そして、同時に真耶は全てを壊す決意を固めた。ここで負ければ確実に世界は破滅するとわかっているからだ。
「多分、俺は奏と戦う時に手加減をしてしまうかもしれない。力が抜けるかもしれない」
「……」
「それでも、俺は負けられない。多分、そのためにこの世界に来たのだから」
「……ふふ」
モルドレッドは突如笑いだした。真耶はそれを見て少しムッとする。
「なぜ笑う?」
「だって、真耶がそんなに考え込んでるなんて珍しいなーって思ってさ。そんなに悩むことなの?」
「お前なぁ……」
真耶は少し呆れたような顔をしてモルドレッドを見つめる。モルドレッドは少し微笑むと真耶の頬をつねりながら言った。
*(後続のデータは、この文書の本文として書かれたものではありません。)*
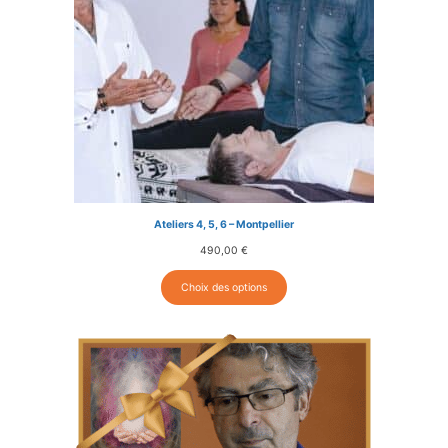
Ateliers 4, 5, 6 – Montpellier
490,00
€
Choix des options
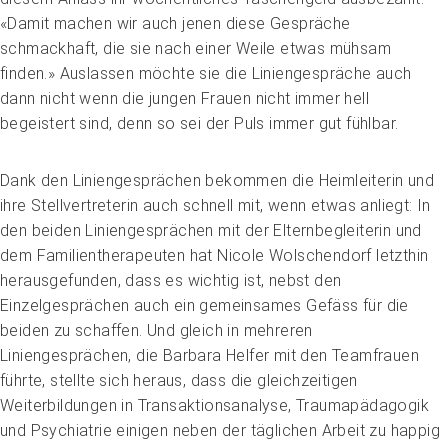
«Damit machen wir auch jenen diese Gespräche
schmackhaft, die sie nach einer Weile etwas mühsam
finden.» Auslassen möchte sie die Liniengespräche auch
dann nicht wenn die jungen Frauen nicht immer hell
begeistert sind, denn so sei der Puls immer gut fühlbar.
Dank den Liniengesprächen bekommen die Heimleiterin und
ihre Stellvertreterin auch schnell mit, wenn etwas anliegt: In
den beiden Liniengesprächen mit der Elternbegleiterin und
dem Familientherapeuten hat Nicole Wolschendorf letzthin
herausgefunden, dass es wichtig ist, nebst den
Einzelgesprächen auch ein gemeinsames Gefäss für die
beiden zu schaffen. Und gleich in mehreren
Liniengesprächen, die Barbara Helfer mit den Teamfrauen
führte, stellte sich heraus, dass die gleichzeitigen
Weiterbildungen in Transaktionsanalyse, Traumapädagogik
und Psychiatrie einigen neben der täglichen Arbeit zu happig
「真耶は真耶が正しいと思うことをすれば良いんだよ。それが間違えたことでもきっと皆は認めてくれるから」
モルドレッドはそう言って真耶の頭を撫でた。
「……初めて頭を撫でられたよ。俺には親はいないからな。この指輪も、あいつらは外してやがったしな」
「ふふ、じゃあ今の真耶は1人なんだね」
「そんな言い方するなよ。辛いじゃないか」
「ごめんごめん。じゃあ、お詫びとして私が真耶の妻になってあげる」
モルドレッドは生意気な顔をしてそんなことを言ってきた。しかし、真耶はそんなモルドレッドを見て不敵な笑みを浮かべる。
「どうしたの?」
「いや、そもそもアヴァロンでは俺とお前は結婚してたろ」
「あれ?そうだっけ?」
「そうだよ。まぁ、俺が居なくなったせいで悲しい思いをさせてしまったみたいだがな」
真耶はそう言って少しだけ暗い顔をする。すると、モルドレッドが少しムッとした表情になった。
その時真耶は思った。これはやってしまったと。そして、その考えは当たっていた。
「真耶!なんで自覚してるの?てか、自覚があるのに私を置いていったの?ねぇ、説明してよ真耶。ねぇ、ねぇ、ねぇ……」
モルドレッドは怒涛の勢いで聞いてくる。どうやら怒らせてしまったらしい。真耶は頭を抱えてしまった。
そして、真耶は立ち上がり逃げようとした。しかし、モルドレッドは逃がしてくれない。まるで殺人鬼のような目を向けてくる。
「……ごめん」
「許さない。私の子供を作ってくれるまで許さない」
「は?」
「それか、キスしてくれるまで許さない」
「はぁ……」
真耶はモルドレッドのわがままを聞いて呆れて何も言えなくなる。そして、1度ため息を着くとモルドレッドの顔に手を触れ唇をモルドレッドの唇にくっつけた。
「……これで許してくれるか?」
「……やだ。ん♡」
結局モルドレッドの方からもキスをしてくる。2人はかなり長い時間イチャイチャし続けた。
「……ふふ、楽しい」
「それは良かった。それじゃあ準備をしないと……っ!?」
その時、聖教会の方向で爆発が起こった。どうやら奏達が戦いを始めたらしい。
「……フフフ……フハハハハハ!どうやら戦いは始まったようだ。俺達も行くぞ」
「ん!」
そう言って真耶は不敵な笑みを浮かべる、ベランダから飛び降りた。